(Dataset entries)

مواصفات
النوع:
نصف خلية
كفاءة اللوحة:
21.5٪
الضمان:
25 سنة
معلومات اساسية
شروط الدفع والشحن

==

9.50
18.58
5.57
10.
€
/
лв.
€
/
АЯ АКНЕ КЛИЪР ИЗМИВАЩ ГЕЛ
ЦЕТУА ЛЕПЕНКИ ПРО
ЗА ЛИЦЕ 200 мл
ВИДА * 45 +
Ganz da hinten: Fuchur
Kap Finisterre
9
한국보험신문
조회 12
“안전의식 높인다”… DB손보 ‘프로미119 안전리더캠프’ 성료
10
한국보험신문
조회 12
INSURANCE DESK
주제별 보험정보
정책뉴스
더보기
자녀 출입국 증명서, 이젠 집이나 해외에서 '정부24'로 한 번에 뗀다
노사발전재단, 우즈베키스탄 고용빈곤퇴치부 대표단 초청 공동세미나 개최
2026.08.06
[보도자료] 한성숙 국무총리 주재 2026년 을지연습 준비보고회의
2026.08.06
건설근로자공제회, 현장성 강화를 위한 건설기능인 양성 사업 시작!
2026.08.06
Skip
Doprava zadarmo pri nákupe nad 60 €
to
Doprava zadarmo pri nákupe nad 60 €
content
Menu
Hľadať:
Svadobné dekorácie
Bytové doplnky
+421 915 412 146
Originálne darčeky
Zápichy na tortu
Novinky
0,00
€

---

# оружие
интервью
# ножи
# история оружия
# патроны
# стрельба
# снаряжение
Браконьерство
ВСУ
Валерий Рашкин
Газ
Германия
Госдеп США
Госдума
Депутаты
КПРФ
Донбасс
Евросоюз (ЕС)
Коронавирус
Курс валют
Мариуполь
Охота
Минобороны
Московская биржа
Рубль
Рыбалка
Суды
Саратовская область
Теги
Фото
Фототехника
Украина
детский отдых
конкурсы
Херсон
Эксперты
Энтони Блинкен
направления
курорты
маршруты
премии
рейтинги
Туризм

Goal of the exercise | One stretch of the lines above is wanted, from the line that contains "ЦЕТУА ЛЕПЕНКИ ПРО" through the line that contains "Originálne darčeky". Output it exactly.

Exercise result |
ЦЕТУА ЛЕПЕНКИ ПРО
ЗА ЛИЦЕ 200 мл
ВИДА * 45 +
Ganz da hinten: Fuchur
Kap Finisterre
9
한국보험신문
조회 12
“안전의식 높인다”… DB손보 ‘프로미119 안전리더캠프’ 성료
10
한국보험신문
조회 12
INSURANCE DESK
주제별 보험정보
정책뉴스
더보기
자녀 출입국 증명서, 이젠 집이나 해외에서 '정부24'로 한 번에 뗀다
노사발전재단, 우즈베키스탄 고용빈곤퇴치부 대표단 초청 공동세미나 개최
2026.08.06
[보도자료] 한성숙 국무총리 주재 2026년 을지연습 준비보고회의
2026.08.06
건설근로자공제회, 현장성 강화를 위한 건설기능인 양성 사업 시작!
2026.08.06
Skip
Doprava zadarmo pri nákupe nad 60 €
to
Doprava zadarmo pri nákupe nad 60 €
content
Menu
Hľadať:
Svadobné dekorácie
Bytové doplnky
+421 915 412 146
Originálne darčeky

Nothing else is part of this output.